E come diventarne più consapevoli, anche a livello collettivo?

Una delle cose che cambierà il nostro rapporto con gli immigrati è il fatto che non sono più semplicemente immigrati. Abbiamo le seconde generazioni, che sono tali anche per gli autoctoni.

Prof. Stefano Allievi
Prof. Stefano Allievi

Mi spiego: è un po’ come la questione dei nativi digitali e degli immigrati digitali.

Noi diciamo che i nativi digitali sono i nostri figli, che sono nati quando internet c’era già e gli immigrati siamo noi, che abbiamo dovuto imparare…

Ecco, rispetto alla pluralità culturale ho l’impressione che stia accadendo la stessa cosa: gli immigrati di prima generazione e noi che li abbiamo visti arrivare siamo gli immigrati della pluralità culturale, mentre i nostri e i loro figli sono i nativi della pluralità culturale, perché dall’asilo, dal nido sono insieme, fanno sport insieme, vanno a scuola insieme”.
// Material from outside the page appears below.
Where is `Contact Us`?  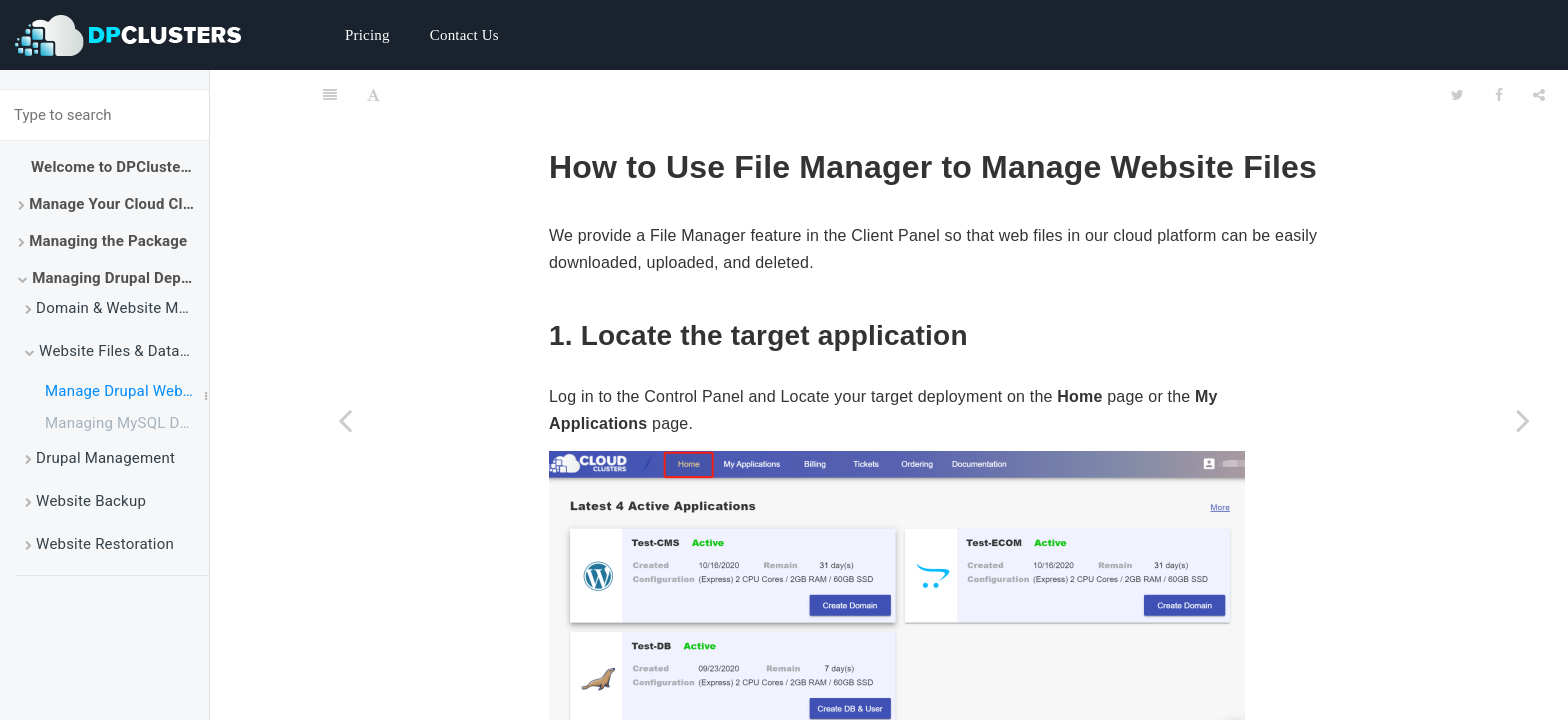
Contact Us is located at coordinates (464, 35).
Emerge inoltre come le esperienze di vita, soprattutto all’estero, influenzino le loro opinioni, come spiega Stefano Allievi“I risultati dei sondaggi fatti agli italiani all’estero mostrano che il loro parere sull’immigrazione è completamente diverso rispetto a quello degli italiani in Italia.

Lo stesso per le loro opinioni sull’Unione Europea, sul cosmopolitismo, sulla libertà di viaggiare, sulla contrarietà ai muri…

Tra l’altro mostrano di volersi “mischiare”. Mi ha colpito qualche tempo fa una ricerca fatta sugli italiani che erano stati in Erasmus a studiare, in cui è stato scoperto che tra questi ragazzi oltre il 30% si era sposato con una persona di un paese straniero, lingua, cultura, religione e così via.

Il che ci dice anche questo: che noi magari siamo abituati a contemplare il nostro ombelico e se contempliamo sempre e solo il nostro lo troviamo il più bello del mondo. Ma spesso capita, magari per caso o per sbaglio, di scoprire che anche l’ombelico altrui ha un suo significativo elemento di interesse”.

Di ciò però pare che se ne accorga anche una fetta degli italiani in Italia, infatti si parla di una media del 15% di matrimoni misti all’anno sul totale delle unioni, nel nostro paese: “Ѐ vero che c’è una quota di popolazione che detesta la diversità, odia gli immigrati, ma c’è anche una fetta di popolazione che la ama così tanto che se la sposa! Mi sto riferendo ai matrimoni misti. Questo ha delle implicazioni, perché anche loro hanno dei figli, a loro volta abituati a una maggiore diversità, religiosa, etnica ecc…”. 

Per questo il professor Allievi sottolinea come non si dovrebbe considerare il dibattito mediatico sul tema delle migrazioni, pur stando la sua influenza sull’opinione pubblica, come lo specchio che riproduce perfettamente tutte le sfaccettature del sentimento nazionale in merito.

Ho la sensazione che l’immagine dell’immigrazione che c’è sui media mainstream non corrisponda necessariamente all’immagine che ne hanno gli italiani. Corrisponde all’immagine che ne hanno gli italiani che sono contrari o che urlano di più. Ѐ un problema che si ripresenta sempre nella società: chi è contro ha una visibilità spropositata rispetto a chi è favorevole!”.